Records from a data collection
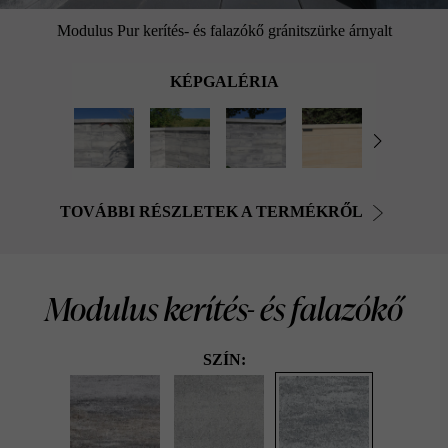
Modulus Pur kerítés- és falazókő gránitszürke árnyalt
KÉPGALÉRIA
TOVÁBBI RÉSZLETEK A TERMÉKRŐL
Modulus kerítés- és falazókő
SZÍN:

* Work request *
Copy exactly the line that contains "TOVÁBBI RÉSZLETEK A TERMÉKRŐL" and every line after it through the end of the entries, with nothing added.

* Exercise response *
TOVÁBBI RÉSZLETEK A TERMÉKRŐL
Modulus kerítés- és falazókő
SZÍN:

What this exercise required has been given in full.